■ Listed entries
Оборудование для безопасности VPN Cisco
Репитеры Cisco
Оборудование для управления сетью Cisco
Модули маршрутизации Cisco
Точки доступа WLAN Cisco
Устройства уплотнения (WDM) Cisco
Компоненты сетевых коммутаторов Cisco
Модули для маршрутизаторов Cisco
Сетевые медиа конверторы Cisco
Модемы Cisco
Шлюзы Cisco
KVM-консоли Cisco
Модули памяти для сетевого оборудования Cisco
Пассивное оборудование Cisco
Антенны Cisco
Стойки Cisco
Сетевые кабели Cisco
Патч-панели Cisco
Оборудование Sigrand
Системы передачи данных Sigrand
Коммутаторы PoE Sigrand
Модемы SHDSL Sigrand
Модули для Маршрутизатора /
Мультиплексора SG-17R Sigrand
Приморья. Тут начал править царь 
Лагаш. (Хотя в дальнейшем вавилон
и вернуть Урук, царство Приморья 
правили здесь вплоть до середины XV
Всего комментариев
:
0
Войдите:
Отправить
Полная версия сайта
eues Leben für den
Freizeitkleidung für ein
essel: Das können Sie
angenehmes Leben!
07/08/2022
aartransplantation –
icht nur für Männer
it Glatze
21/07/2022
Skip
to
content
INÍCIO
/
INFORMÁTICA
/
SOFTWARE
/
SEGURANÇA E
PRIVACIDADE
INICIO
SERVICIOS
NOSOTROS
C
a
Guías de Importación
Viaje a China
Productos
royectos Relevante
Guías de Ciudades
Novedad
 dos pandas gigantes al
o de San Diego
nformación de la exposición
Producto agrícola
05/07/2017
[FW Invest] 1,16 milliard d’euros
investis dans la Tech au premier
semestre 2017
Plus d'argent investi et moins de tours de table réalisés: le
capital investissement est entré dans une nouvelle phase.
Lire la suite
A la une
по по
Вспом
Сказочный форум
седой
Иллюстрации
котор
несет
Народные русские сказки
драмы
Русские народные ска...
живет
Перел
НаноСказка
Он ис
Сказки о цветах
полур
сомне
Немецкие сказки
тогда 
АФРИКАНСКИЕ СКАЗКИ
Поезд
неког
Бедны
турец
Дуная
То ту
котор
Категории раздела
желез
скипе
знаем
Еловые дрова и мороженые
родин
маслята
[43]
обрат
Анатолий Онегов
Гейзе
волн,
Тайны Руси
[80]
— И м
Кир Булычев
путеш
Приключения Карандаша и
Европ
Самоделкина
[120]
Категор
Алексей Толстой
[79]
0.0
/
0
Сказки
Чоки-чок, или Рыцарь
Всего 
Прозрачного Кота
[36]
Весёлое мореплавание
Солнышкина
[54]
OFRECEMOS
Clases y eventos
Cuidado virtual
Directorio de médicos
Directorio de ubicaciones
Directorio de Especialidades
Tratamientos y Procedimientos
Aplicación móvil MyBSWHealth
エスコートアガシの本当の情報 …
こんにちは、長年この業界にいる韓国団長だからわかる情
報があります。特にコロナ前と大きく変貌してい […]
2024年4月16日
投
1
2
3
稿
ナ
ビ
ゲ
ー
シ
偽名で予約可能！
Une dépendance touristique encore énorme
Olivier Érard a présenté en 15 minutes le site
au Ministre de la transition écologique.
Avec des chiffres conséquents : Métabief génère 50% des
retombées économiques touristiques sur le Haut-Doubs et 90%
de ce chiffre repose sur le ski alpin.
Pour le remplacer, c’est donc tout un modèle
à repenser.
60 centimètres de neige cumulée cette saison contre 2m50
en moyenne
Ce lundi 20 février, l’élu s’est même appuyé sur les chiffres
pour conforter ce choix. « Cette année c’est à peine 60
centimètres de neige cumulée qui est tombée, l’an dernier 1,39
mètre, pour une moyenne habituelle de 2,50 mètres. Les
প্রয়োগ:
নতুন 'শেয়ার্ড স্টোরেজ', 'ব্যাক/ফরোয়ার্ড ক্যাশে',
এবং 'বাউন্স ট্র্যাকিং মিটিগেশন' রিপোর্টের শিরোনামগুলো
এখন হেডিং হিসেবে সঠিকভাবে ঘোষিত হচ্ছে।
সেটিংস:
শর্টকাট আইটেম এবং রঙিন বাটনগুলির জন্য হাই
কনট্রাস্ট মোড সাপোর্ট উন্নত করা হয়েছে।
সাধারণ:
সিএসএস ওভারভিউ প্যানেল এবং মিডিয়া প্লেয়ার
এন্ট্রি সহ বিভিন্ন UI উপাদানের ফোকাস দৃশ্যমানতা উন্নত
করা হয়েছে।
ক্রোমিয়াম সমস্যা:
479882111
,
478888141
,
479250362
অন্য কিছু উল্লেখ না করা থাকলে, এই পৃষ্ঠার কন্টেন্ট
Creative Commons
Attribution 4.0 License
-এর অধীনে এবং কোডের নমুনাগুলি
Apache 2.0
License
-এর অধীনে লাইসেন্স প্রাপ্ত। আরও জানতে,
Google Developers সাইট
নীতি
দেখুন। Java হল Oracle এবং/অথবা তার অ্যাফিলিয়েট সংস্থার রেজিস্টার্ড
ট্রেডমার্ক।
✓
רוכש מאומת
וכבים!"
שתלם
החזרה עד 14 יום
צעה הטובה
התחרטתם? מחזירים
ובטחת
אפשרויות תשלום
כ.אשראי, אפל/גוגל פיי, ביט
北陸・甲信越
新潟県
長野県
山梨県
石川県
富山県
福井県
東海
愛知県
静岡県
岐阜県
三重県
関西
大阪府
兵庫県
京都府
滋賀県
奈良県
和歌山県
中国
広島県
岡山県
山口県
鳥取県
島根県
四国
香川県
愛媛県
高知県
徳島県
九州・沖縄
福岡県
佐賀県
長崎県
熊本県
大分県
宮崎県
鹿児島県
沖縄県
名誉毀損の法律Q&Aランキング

■ Exercise prompt
Repeat the listing exactly, keeping every word in place.

■ Written solution
Оборудование для безопасности VPN Cisco
Репитеры Cisco
Оборудование для управления сетью Cisco
Модули маршрутизации Cisco
Точки доступа WLAN Cisco
Устройства уплотнения (WDM) Cisco
Компоненты сетевых коммутаторов Cisco
Модули для маршрутизаторов Cisco
Сетевые медиа конверторы Cisco
Модемы Cisco
Шлюзы Cisco
KVM-консоли Cisco
Модули памяти для сетевого оборудования Cisco
Пассивное оборудование Cisco
Антенны Cisco
Стойки Cisco
Сетевые кабели Cisco
Патч-панели Cisco
Оборудование Sigrand
Системы передачи данных Sigrand
Коммутаторы PoE Sigrand
Модемы SHDSL Sigrand
Модули для Маршрутизатора /
Мультиплексора SG-17R Sigrand
Приморья. Тут начал править царь 
Лагаш. (Хотя в дальнейшем вавилон
и вернуть Урук, царство Приморья 
правили здесь вплоть до середины XV
Всего комментариев
:
0
Войдите:
Отправить
Полная версия сайта
eues Leben für den
Freizeitkleidung für ein
essel: Das können Sie
angenehmes Leben!
07/08/2022
aartransplantation –
icht nur für Männer
it Glatze
21/07/2022
Skip
to
content
INÍCIO
/
INFORMÁTICA
/
SOFTWARE
/
SEGURANÇA E
PRIVACIDADE
INICIO
SERVICIOS
NOSOTROS
C
a
Guías de Importación
Viaje a China
Productos
royectos Relevante
Guías de Ciudades
Novedad
 dos pandas gigantes al
o de San Diego
nformación de la exposición
Producto agrícola
05/07/2017
[FW Invest] 1,16 milliard d’euros
investis dans la Tech au premier
semestre 2017
Plus d'argent investi et moins de tours de table réalisés: le
capital investissement est entré dans une nouvelle phase.
Lire la suite
A la une
по по
Вспом
Сказочный форум
седой
Иллюстрации
котор
несет
Народные русские сказки
драмы
Русские народные ска...
живет
Перел
НаноСказка
Он ис
Сказки о цветах
полур
сомне
Немецкие сказки
тогда 
АФРИКАНСКИЕ СКАЗКИ
Поезд
неког
Бедны
турец
Дуная
То ту
котор
Категории раздела
желез
скипе
знаем
Еловые дрова и мороженые
родин
маслята
[43]
обрат
Анатолий Онегов
Гейзе
волн,
Тайны Руси
[80]
— И м
Кир Булычев
путеш
Приключения Карандаша и
Европ
Самоделкина
[120]
Категор
Алексей Толстой
[79]
0.0
/
0
Сказки
Чоки-чок, или Рыцарь
Всего 
Прозрачного Кота
[36]
Весёлое мореплавание
Солнышкина
[54]
OFRECEMOS
Clases y eventos
Cuidado virtual
Directorio de médicos
Directorio de ubicaciones
Directorio de Especialidades
Tratamientos y Procedimientos
Aplicación móvil MyBSWHealth
エスコートアガシの本当の情報 …
こんにちは、長年この業界にいる韓国団長だからわかる情
報があります。特にコロナ前と大きく変貌してい […]
2024年4月16日
投
1
2
3
稿
ナ
ビ
ゲ
ー
シ
偽名で予約可能！
Une dépendance touristique encore énorme
Olivier Érard a présenté en 15 minutes le site
au Ministre de la transition écologique.
Avec des chiffres conséquents : Métabief génère 50% des
retombées économiques touristiques sur le Haut-Doubs et 90%
de ce chiffre repose sur le ski alpin.
Pour le remplacer, c’est donc tout un modèle
à repenser.
60 centimètres de neige cumulée cette saison contre 2m50
en moyenne
Ce lundi 20 février, l’élu s’est même appuyé sur les chiffres
pour conforter ce choix. « Cette année c’est à peine 60
centimètres de neige cumulée qui est tombée, l’an dernier 1,39
mètre, pour une moyenne habituelle de 2,50 mètres. Les
প্রয়োগ:
নতুন 'শেয়ার্ড স্টোরেজ', 'ব্যাক/ফরোয়ার্ড ক্যাশে',
এবং 'বাউন্স ট্র্যাকিং মিটিগেশন' রিপোর্টের শিরোনামগুলো
এখন হেডিং হিসেবে সঠিকভাবে ঘোষিত হচ্ছে।
সেটিংস:
শর্টকাট আইটেম এবং রঙিন বাটনগুলির জন্য হাই
কনট্রাস্ট মোড সাপোর্ট উন্নত করা হয়েছে।
সাধারণ:
সিএসএস ওভারভিউ প্যানেল এবং মিডিয়া প্লেয়ার
এন্ট্রি সহ বিভিন্ন UI উপাদানের ফোকাস দৃশ্যমানতা উন্নত
করা হয়েছে।
ক্রোমিয়াম সমস্যা:
479882111
,
478888141
,
479250362
অন্য কিছু উল্লেখ না করা থাকলে, এই পৃষ্ঠার কন্টেন্ট
Creative Commons
Attribution 4.0 License
-এর অধীনে এবং কোডের নমুনাগুলি
Apache 2.0
License
-এর অধীনে লাইসেন্স প্রাপ্ত। আরও জানতে,
Google Developers সাইট
নীতি
দেখুন। Java হল Oracle এবং/অথবা তার অ্যাফিলিয়েট সংস্থার রেজিস্টার্ড
ট্রেডমার্ক।
✓
רוכש מאומת
וכבים!"
שתלם
החזרה עד 14 יום
צעה הטובה
התחרטתם? מחזירים
ובטחת
אפשרויות תשלום
כ.אשראי, אפל/גוגל פיי, ביט
北陸・甲信越
新潟県
長野県
山梨県
石川県
富山県
福井県
東海
愛知県
静岡県
岐阜県
三重県
関西
大阪府
兵庫県
京都府
滋賀県
奈良県
和歌山県
中国
広島県
岡山県
山口県
鳥取県
島根県
四国
香川県
愛媛県
高知県
徳島県
九州・沖縄
福岡県
佐賀県
長崎県
熊本県
大分県
宮崎県
鹿児島県
沖縄県
名誉毀損の法律Q&Aランキング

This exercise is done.